Macbeth @ The Abbey Theatre

April 2, 2010

No blood lust. No passion. No thirst for power. No tension, no danger, no journey. No mysticism, no sense of foreboding, no panic. And absolutely no desire to sit through it all again.  A multitude of actors flock about the stage doing not very much at all which, added to the obtuse music, gimmicky set and overall lack of vision on the part of the director led to a very hollow, thoroughly disappointing night at the National Theatre.

The playing is universally dull. While no one seems uncomfortable with the text, no one seems particularly interested in it either and not one of the actors brings a sense of awareness or intent to their performance. With all their talk of unruly weather “blowing chimneys down” and “a night that’s as cold as hell” not once did I see an actor physically acknowledge the elements. As actors enter bearing news, good or bad, no one takes the time to digest whats being said, just fling themselves into reacting, excreting their lines without a second thought for what they mean. And despite the richness and ductility of the parts, and the wealth of talent on stage, no one tried to put their own stamp on their roles.

Most damaging are a pair of leads who are so restrained, so far removed from their characters they may as well be next door in the Peacock. Eileen Walsh is a particular disappointment. Sexless and seemingly thoughtless she does a poor job at realising the fiendish wretch, the shrewd manipulator who creates a political Frankenstein and then looses her grip on him…and reality. Aidan Kelly never makes you believe that he is grappling with the magnitude of his crime or that he is ever in any doubt of committing it. While both seem physically uncomfortable with one another. The fatalistic passion one is supposed to arouse in the other is never expressed. Their desperate threats, pleas and appeals are muted, their paranoia is forced and their ambition too ambiguous. It must be noted that Kelly pulls it together in the second half while Walsh catches sight of how Lady Macbeth is supposed to behave in the banquet scene (before loosing it again, forever after) but how little of themselves they give to the role is one of the years first major bitter dissapointments.
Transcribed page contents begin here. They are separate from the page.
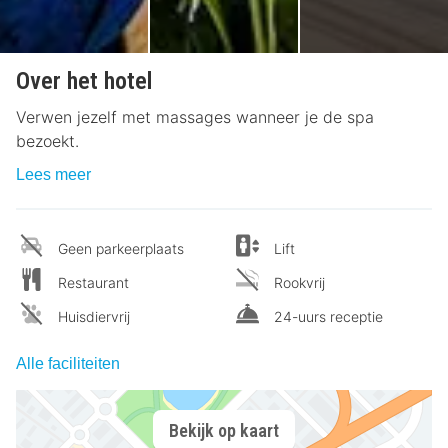
Over het hotel
Verwen jezelf met massages wanneer je de spa
bezoekt.
Lees meer
Geen parkeerplaats
Lift
Restaurant
Rookvrij
Huisdiervrij
24-uurs receptie
Alle faciliteiten
Bekijk op kaart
What seemed like an interesting stab at realism with the witches is quickly dispersed for a rather turgid restaging of The Craft, that lacked coherence, mysticism or debt and the chillingly credible murder of Andrea Irvine, as Lady Macduff, which gave the show its only bit of vitality, is ruined by a booming rendition of Blake’s Jerusalem by Billy Bragg.

For a show as bloody as this the on stage violence is disappointingly sparse with Fay opting to commit most of the bloodshed behind a giant screen which becomes an irritant during the final showdown between Macbeth and Macduff, pulling focus and never justifying its presence. Nothing should ever be put upon a stage unless it is absolutely necessary, particularly in the current fiscal environment, but there is so much clutter heaped on the basic story that the words seem like artificial colorings added to spice up what some might think as ‘impressive’ production values. (I do not).

With six weeks of rehearsal, an impressive budget, a cast most would kill for …what has director Jimmy Fay been doing all this time?